IT Q3 results: TCS and Infosys beat Street estimates, Wipro misses
– World Affairs SRS
Even though TCS managed to post strong revenue growth, it missed Bloomberg’s estimates on operating profit. TCS margin came in at 25 per cent. The company also announced on Wednesday that its board has approved a buyback plan of up to Rs 18,000 crore at Rs 4,500 per share. This is the company’s fourth buyback in five years. The total cash returned to shareholders in the first three buybacks added up to Rs 48,000 crore.
“Infosys reported another quarter of excellent all-round growth in financial parameters. Ashish Das, Research Analyst, Sharekhan, BNP Paribas, said, “We believe the company is expected to report industry-leading organic revenue growth among larger peers, given strong demand, good deal wins, strong deal pipeline and market share gains. is in good condition.
But the clear message from the performances of the top three IT services players was that the growth momentum in a traditionally soft quarter is strong. Mostly, growth is being driven by digital transformation and cloud adoption.
In Infosys’ case, the company not only beat its constant currency revenue growth by 7 per cent on a sequential basis, it also raised its FY22 revenue guidance from 19.5 per cent to 20 per cent from 16.5 per cent to 17.5 per cent. Percentage growth target What stood out for Infosys was its margin performance despite rising job losses, and higher salary costs. Margins for the quarter came in at 23.5 per cent.

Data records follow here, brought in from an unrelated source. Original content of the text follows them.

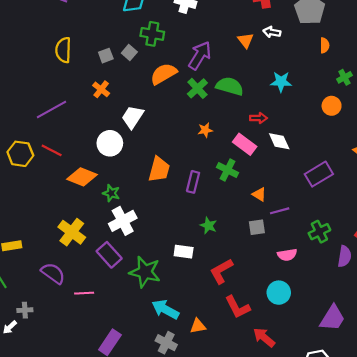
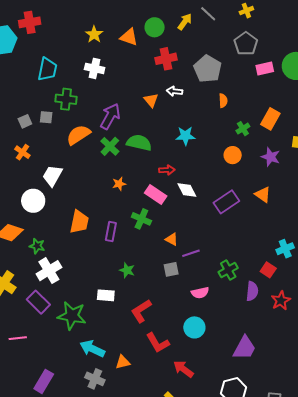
gray square: (129, 52) -> (46, 117), turned -32
purple rectangle: (319, 174) -> (226, 202), moved

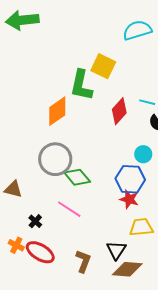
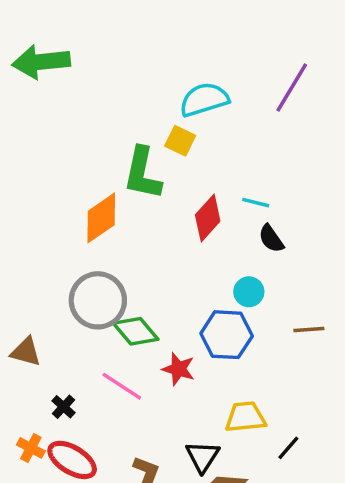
cyan semicircle: (137, 30) -> (204, 100), moved
yellow square: (103, 66) -> (180, 141), size x0.7
red star: (129, 199) -> (178, 369), moved

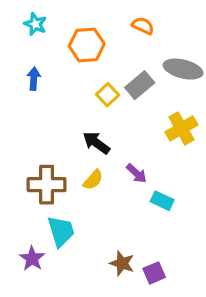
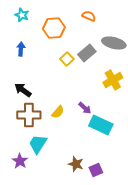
black arrow: (96, 143) -> (23, 90), moved
cyan rectangle: (162, 201) -> (101, 125), size x1.6
cyan trapezoid: (61, 231) -> (38, 144), turned -130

After crossing the $25 billion mark in revenue for CY21, TCS’ constant currency revenue grew 4 percent sequentially and 15.4 percent year-on-year. The company said that from the perspective of the third quarter, this is one of the highest growth in the last five years.
Though Wipro was supported by growth in most key segments, consolidated revenue grew 29.6 per cent year-on-year and 3.3 per cent quarter-on-quarter to Rs 20,314 crore. For the IT segment, while the reported sequential growth was 2.3 per cent, on a constant currency basis, the company posted a growth of 3 per cent. This was lower than consensus estimates that projected growth of 4 percent and was within the mid-range of the company’s directed 2-4 percent growth.
In terms of deal pipelines also, all three companies reported healthy growth, indicating that the fiscal would end the year with double-digit growth. TCS reported a total contract value (TCV) of $7.6 billion, while Infosys’ major deals were valued at $2.53 billion. In Wipro’s case it was $2.85 billion.
Growth for the top two players was broad across regions and regions. “The $7.6 billion TCV is broad-based and not tied to any particular deal or sector. We have seen demand across all sectors and sectors,” said Rajesh Gopinthan, CEO and MD, TCS. Gopinathan said the company’s annual TCV is $23.3 billion.
But the biggest concern that all three displayed in the quarter was rising attrition. But the companies said they had seen a reduction in layoffs on a quarterly basis.
Today’s quarterly results show strong fiscal growth. “Attrition has a challenge that they need to address urgently,” said DD Mishra, senior director analyst at Gartner. He pointed out that the 20-30 per cent job loss rate is not sustainable, and people in this category may need to re-evaluate the situation. According to Mishra, this could affect the financial performance of IT service providers in the coming times.
The results of all the three companies were declared after the close of the market on Wednesday. Before the results on the NSE, shares of Infosys closed with a fall of 1.5 per cent, Wipro 0.45 per cent and TCS by 1.5 per cent. However, on the NYSE, Wipro’s ADR (American Depository Receipt) was down 8 per cent (10 pm IST) in early trade, while Infosys’ ADR was up 2.4 per cent.